This article originally appeared on August 7, 2018 by Financial Times.

Elon Musk has resorted to Twitter repeatedly in recent months to crow about successes, goad his critics and launch antagonistic jibes.

On Tuesday, he went one better: using it to drop news that he is considering the world’s biggest-ever corporate buyout.

The abrupt, nine-word tweet left many investors wondering whether Mr Musk was back to his old passive-aggressive tricks, taunting the Wall Street short-sellers who have become his arch enemies.

Uncertainty stirred by the first disclosure, followed by an unorthodox sequence of further tweets, a trading halt and eventual corporate announcement, contributed to chaotic trading on one of Tesla’s most important days as a public company.

But some observers said the announcement via Twitter was fitting for an entrepreneur who does not play by the old rules of Wall Street. “It’s part of his personality as a revolutionary thinker — to think he’s going to use traditional ways to communicate isn’t consistent with who he is as a leader and an innovator,” said Matt Pencek, a director at consulting firm MorganFranklin.

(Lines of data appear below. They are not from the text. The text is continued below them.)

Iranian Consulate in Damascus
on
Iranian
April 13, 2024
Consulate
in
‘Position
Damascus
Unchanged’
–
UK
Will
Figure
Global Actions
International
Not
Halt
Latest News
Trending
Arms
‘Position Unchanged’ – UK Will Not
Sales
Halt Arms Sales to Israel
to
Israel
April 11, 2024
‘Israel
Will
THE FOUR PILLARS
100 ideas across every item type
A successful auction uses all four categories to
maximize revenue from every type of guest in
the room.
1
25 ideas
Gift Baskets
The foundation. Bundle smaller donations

“Am considering taking Tesla private at $420. Funding secured,” Mr Musk declared on his personal Twitter account at around 9.45am in California on Tuesday.

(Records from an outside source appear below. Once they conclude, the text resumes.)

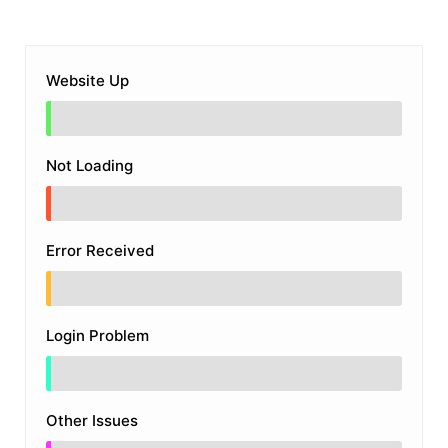
Website Up
Not Loading
Error Received
Login Problem
Other Issues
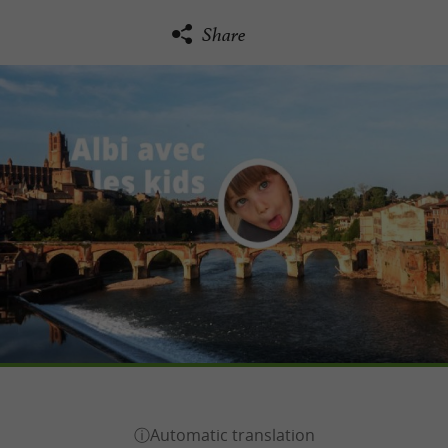
Share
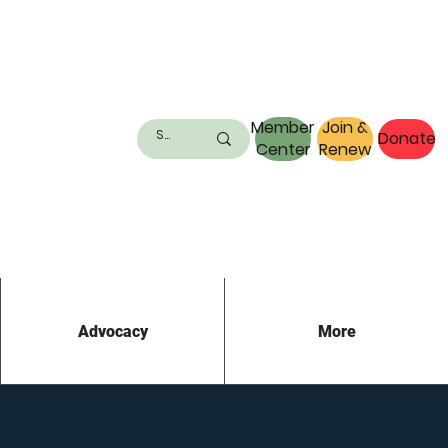
Member
Join &
Donate
Center
Renew
Advocacy
More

The company’s shares had already taken a sudden lurch upwards in the run-up to the missive, rising nearly 4 per cent in the 30 minutes before it was posted. The stock then jumped another 4 per cent, before slipping back as investors scratched their heads over whether Mr Musk was serious.

Adding to the uncertainty was Mr Musk’s choice of $420 as the buyout price — a figure some took as a knowing reference to 4/20, a date celebrated by marijuana smokers. Mr Musk has responded before to joking references to “420” on Twitter.

It took a further three hours — after a belated trading halt that came 85 minutes after the first tweet — for Tesla to release a longer internal email from Mr Musk explaining his thinking about a buyout. That appeared to finally resolve questions about his seriousness and pushed Tesla’s shares higher again, leaving them up 11 per cent on the day.

The unorthodox series of disclosures highlighted the potential confusion once informal comments made over channels like Twitter become important sources of news.

The Securities and Exchange Commission ruled in 2013 that companies could make market-moving announcements on social media, as long as they give investors adequate warning about which networks they use. The guidance was issued after Reed Hastings, chief executive of Netflix, used his Facebook account to disclose that monthly viewing on the service had exceeded 1bn hours for the first time.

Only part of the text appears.